Black Mirror consiste en tan sólo tres episodios, independientes uno de otro. Los tres están provistos de una factura impecable, presentan guiones dinámicos, inmensamente originales, dotados de giros sorpresivos y desestructurantes. El primero de ellos, El himno nacional, comienza abruptamente con el primer ministro de Inglaterra recibiendo una llamada urgente en plena madrugada. Pronto cae en la cuenta de que fue secuestrada la princesa Susannah, integrante de la familia real, y que se hizo público un video transmitiendo exigencias delirantes e inadmisibles por parte de los secuestradores, que lo conciernen directamente: si quiere salvar la vida de la princesa, él deberá fornicar -literalmente- con un cerdo, transmitiendo el acto en vivo a través de las principales cadenas de televisión nacional. De ahí en más, el episodio hace un recuento de una serie de reacciones, en el círculo político del ministro, en los estudios de televisión, en la calle, las de su propia esposa.
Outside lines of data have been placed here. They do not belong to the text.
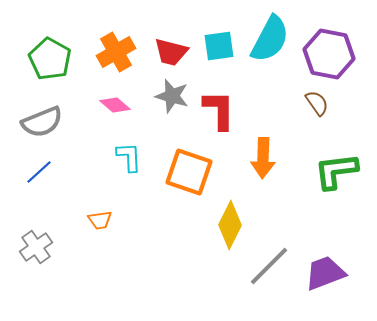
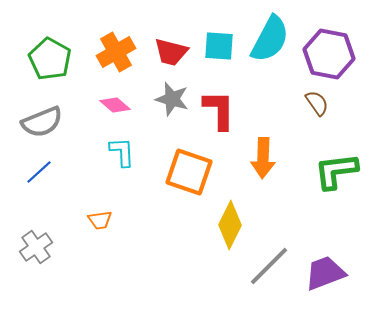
cyan square: rotated 12 degrees clockwise
gray star: moved 3 px down
cyan L-shape: moved 7 px left, 5 px up
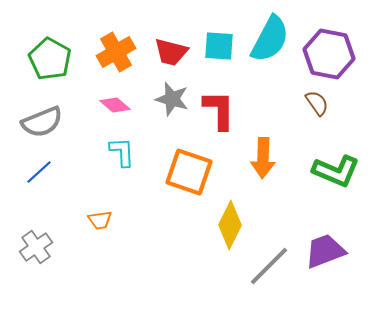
green L-shape: rotated 150 degrees counterclockwise
purple trapezoid: moved 22 px up
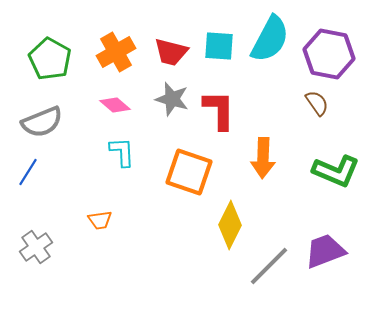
blue line: moved 11 px left; rotated 16 degrees counterclockwise
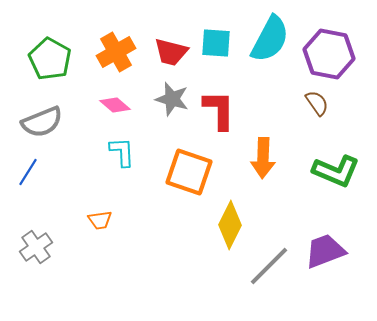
cyan square: moved 3 px left, 3 px up
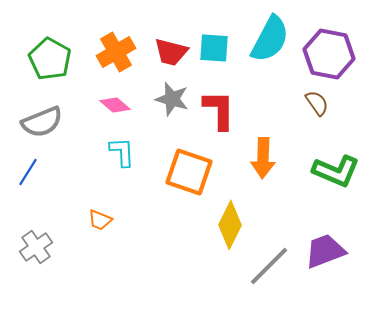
cyan square: moved 2 px left, 5 px down
orange trapezoid: rotated 30 degrees clockwise
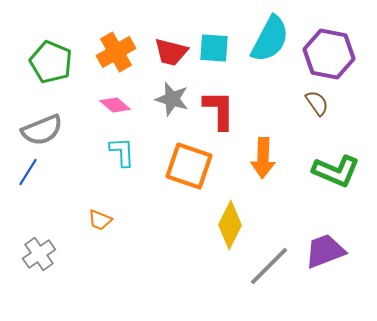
green pentagon: moved 1 px right, 3 px down; rotated 6 degrees counterclockwise
gray semicircle: moved 8 px down
orange square: moved 6 px up
gray cross: moved 3 px right, 7 px down
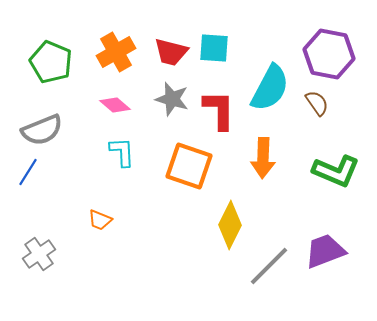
cyan semicircle: moved 49 px down
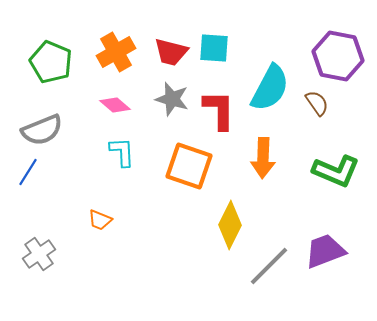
purple hexagon: moved 9 px right, 2 px down
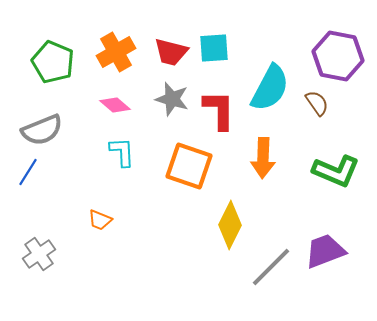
cyan square: rotated 8 degrees counterclockwise
green pentagon: moved 2 px right
gray line: moved 2 px right, 1 px down
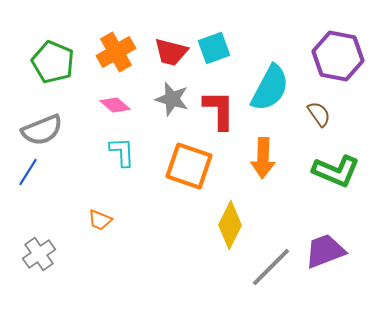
cyan square: rotated 16 degrees counterclockwise
brown semicircle: moved 2 px right, 11 px down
Por sobre todo, se explora cómo los medios masivos y los grupos de poder se organizan y bailan en función de una cambiante e insustancial entelequia: la sagrada “opinión pública”.
Quince millones de puntos en cambio se sitúa en una ambientación futurista: un muchacho negro vive encapsulado en una suerte de campo de trabajo en el que debe sentarse a diario y pedalear sobre una bicicleta fija, hipnotizado por monitores de programación limitada. Su libertad se reduce a pedalear más o menos, quitar o dejar fluir las invasivas publicidades que se le aparecen -hasta en su propia habitación-,  elegir uno de los cinco o seis programas televisivos existentes. Uno de ellos, el fundamental, el más popular, es el típico concurso caza-talentos en el que un jurado detestable se descarga impiadosamente contra el mediocre de turno. Aquí la serie refiere a la homogeinización del gusto, a la capacidad de los medios de anular el verdadero talento, de cooptar buenas ideas, de transformarlas en algo burdo y caricaturesco -incluidas las más aguerridas manifestaciones críticas- y a la creación de sueños artificiales. En determinado momento una chica de voz privilegiada es señalada en el concurso como un verdadero talento, y es destinada entonces a ser la nueva estrella... ¡de un programa pornográfico! Algo que no se aleja demasiado a lo que ocurre en el mundo actual con muchísimas jóvenes aspirantes a modelos o a bailarinas.
Tu historia completa es la tercera y última entrega. En ella el dispositivo de la "memoria perfecta" se ha convertido en tecnología de uso generalizado, un chip implantado que permite a los usuarios guardar todos sus recuerdos, archivarlos, y rebobinar en cualquier momento para poder acceder a ellos y revisarlos. Pero para el protagonista se convierte en el detonante definitivo de una crisis conyugal aguda. Dispositivo mediante, llega a tener conocimiento de la existencia de un affaire pasado de su mujer,  corroborando los hechos mediante su implacable y dolorosa visualización.
Charlie Brooker, impagable creador de esta serie y guionista de los primeros dos episodios, es un afamado columnista de The guardian. Hay veces que la ficción sirve como prueba más que convincente de ciertas abominaciones invisibles pero existentes, y su Black Mirror da cuentas nada menos de cómo nuestra vida privada está siendo moldeada y fagocitada por los medios masivos, y hasta qué punto lo que parecería facilitarnos la vida en realidad puede llegar a complicarla o a destruirla.